Muchos dicen que el trabajo simplemente se debe hacer.
“Es un servicio que alguien tiene que brindar”, dijo Aragón. “Nosotros nary juzgamos si la persona estaba en malos caminos o si eran buenas, lad personas y sus familias también necesitan nuestros servicios”.
Una combinación de aprender a distanciarse emocionalmente y tomar cursos de apoyo le han ayudado a procesar el impacto del trabajo, afirma.
“Somos intermediarios entre los familiares de la víctima y la empresa”, dijo. “Por eso podemos tener empatía, pero nary absorbemos su dolor porque sus sentimientos es un proceso de ellos, nary nuestro”.
En las adversidades del trabajo, los hombres han encontrado compañerismo. Durante cualquier semana, suelen pasar más tiempo juntos, en la carretera, esperando afuera de morgues y hospitales, a veces en turnos de 24 horas, que con sus familias.
Pocos llevan la carga de manera tan idiosyncratic como Guillermo Torres Rangel, de 45 años, que comenzó a trabajar en una funeraria cuando tenía 18.
Hace una década, lo llamaron para que acudiera a un coche sumergido en un canal a las afueras de Culiacán, con el cuerpo de una mujer flotando cerca.
Cuando llegó, hizo lo que había hecho innumerables veces antes: examinó el cuerpo en busca de la posible causa de la muerte, el primer paso antes de buscar a los familiares. Pero esta vez, el cuerpo nary epoch de un desconocido. Él epoch el familiar.
Era su hermana menor, que había desaparecido tres meses antes tras salir a una fiesta con una amiga.

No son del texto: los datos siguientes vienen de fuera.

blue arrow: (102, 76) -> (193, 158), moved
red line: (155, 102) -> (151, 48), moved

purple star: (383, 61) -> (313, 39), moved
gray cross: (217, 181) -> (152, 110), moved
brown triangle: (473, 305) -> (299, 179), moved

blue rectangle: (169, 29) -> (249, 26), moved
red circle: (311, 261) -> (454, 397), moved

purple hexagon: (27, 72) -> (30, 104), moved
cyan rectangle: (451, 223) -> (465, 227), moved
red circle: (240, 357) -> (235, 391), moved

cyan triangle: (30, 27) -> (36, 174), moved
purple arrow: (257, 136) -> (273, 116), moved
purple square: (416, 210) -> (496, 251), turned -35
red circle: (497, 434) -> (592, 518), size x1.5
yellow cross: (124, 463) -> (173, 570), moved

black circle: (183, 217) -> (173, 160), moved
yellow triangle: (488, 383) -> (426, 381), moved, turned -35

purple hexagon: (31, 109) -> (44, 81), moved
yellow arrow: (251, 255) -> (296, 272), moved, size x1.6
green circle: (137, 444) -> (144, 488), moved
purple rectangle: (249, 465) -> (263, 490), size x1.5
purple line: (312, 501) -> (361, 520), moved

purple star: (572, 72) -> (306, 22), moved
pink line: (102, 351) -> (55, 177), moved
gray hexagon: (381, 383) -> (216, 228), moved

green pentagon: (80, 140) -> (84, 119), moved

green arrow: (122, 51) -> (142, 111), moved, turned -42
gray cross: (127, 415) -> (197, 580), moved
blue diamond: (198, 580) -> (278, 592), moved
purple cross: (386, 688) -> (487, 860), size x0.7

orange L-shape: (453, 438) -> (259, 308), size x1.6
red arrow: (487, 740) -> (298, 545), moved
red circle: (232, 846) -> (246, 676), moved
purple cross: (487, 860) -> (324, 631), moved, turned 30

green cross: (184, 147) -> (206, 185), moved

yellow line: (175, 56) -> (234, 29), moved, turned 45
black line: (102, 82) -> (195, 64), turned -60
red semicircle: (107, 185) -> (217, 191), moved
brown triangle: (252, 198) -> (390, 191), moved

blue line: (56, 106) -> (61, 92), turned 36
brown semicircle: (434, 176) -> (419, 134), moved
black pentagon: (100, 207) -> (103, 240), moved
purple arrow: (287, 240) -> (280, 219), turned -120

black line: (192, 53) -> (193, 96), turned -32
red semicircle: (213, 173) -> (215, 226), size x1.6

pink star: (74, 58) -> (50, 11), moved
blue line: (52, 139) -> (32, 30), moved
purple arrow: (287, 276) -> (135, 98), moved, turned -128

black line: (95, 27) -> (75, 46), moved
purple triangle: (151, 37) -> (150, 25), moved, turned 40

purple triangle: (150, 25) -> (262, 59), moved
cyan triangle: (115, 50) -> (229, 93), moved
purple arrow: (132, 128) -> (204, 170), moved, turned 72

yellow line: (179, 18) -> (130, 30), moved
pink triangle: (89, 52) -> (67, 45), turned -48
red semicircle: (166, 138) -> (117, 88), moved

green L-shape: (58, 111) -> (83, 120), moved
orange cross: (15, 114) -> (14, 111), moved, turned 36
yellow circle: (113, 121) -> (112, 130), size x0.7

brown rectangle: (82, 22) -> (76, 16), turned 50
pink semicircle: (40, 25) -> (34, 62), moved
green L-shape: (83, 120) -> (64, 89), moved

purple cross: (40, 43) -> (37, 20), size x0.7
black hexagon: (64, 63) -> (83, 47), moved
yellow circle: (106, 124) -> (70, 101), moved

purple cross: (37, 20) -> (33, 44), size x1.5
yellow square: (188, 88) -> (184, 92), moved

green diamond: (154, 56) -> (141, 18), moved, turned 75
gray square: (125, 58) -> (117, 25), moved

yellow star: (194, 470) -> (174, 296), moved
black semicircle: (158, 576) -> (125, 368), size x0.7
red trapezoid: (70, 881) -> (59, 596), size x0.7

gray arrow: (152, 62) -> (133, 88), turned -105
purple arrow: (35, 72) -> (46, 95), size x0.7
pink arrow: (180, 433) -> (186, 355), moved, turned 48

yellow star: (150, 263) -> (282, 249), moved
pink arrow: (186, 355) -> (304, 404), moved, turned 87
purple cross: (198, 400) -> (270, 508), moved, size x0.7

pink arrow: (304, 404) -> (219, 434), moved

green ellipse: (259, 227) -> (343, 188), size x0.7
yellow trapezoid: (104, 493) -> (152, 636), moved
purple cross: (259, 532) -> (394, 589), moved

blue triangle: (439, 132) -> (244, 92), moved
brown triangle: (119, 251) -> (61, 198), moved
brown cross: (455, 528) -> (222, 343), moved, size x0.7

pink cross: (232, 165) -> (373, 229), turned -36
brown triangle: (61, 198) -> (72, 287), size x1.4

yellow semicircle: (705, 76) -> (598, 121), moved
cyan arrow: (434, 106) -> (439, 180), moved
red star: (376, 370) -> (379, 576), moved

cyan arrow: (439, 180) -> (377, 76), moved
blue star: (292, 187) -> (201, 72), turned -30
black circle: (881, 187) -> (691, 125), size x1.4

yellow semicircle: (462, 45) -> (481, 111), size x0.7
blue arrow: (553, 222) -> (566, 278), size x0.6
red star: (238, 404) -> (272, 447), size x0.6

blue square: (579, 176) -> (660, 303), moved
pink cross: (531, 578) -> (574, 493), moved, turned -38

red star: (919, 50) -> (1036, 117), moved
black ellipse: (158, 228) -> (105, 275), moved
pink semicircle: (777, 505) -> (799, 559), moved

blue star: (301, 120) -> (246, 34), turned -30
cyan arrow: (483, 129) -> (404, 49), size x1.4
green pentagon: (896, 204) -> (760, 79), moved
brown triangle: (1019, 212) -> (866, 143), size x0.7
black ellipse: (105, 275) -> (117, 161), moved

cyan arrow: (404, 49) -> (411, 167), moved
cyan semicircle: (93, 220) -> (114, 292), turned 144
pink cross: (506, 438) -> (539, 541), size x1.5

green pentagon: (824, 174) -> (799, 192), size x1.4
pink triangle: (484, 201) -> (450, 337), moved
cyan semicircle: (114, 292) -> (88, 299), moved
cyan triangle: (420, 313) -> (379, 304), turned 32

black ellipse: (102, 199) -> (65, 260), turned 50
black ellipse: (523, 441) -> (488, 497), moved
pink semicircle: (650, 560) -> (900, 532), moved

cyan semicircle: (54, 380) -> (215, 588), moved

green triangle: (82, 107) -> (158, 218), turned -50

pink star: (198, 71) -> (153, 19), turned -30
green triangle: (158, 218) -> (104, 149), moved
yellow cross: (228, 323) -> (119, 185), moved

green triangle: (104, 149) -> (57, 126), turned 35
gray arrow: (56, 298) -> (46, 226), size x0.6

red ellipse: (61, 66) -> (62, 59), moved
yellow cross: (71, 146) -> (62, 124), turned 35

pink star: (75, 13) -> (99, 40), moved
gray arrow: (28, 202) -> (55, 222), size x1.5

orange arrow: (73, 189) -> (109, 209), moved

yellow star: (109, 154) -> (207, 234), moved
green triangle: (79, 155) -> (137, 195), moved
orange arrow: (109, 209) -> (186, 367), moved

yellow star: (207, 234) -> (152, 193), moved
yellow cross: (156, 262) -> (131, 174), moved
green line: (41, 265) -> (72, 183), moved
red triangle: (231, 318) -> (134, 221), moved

Su cuerpo había comenzado a desintegrarse tras semanas bajo el agua, recordó. Pero reconoció el pequeño trozo de encaje negro que su madre había cosido en la ropa interior que llevaban sus hijas.
Se quedó paralizado, incapaz de moverse o hablar, recordó. Luego se desmayó.
Torres pasó meses deprimido y abandonó la funeraria.
“Quería mi propia muerte”, recuerda. “No quería saber nada sobre la muerte de otros”.
Sin embargo, después de nueve años la necesidad lo trajo de vuelta. Él necesitaba empleo, y la funeraria estaba contratando. c. 2025 The New York Times Company.
Por Paulina Villegas y Adriana Zehbrauskas, The New York Times.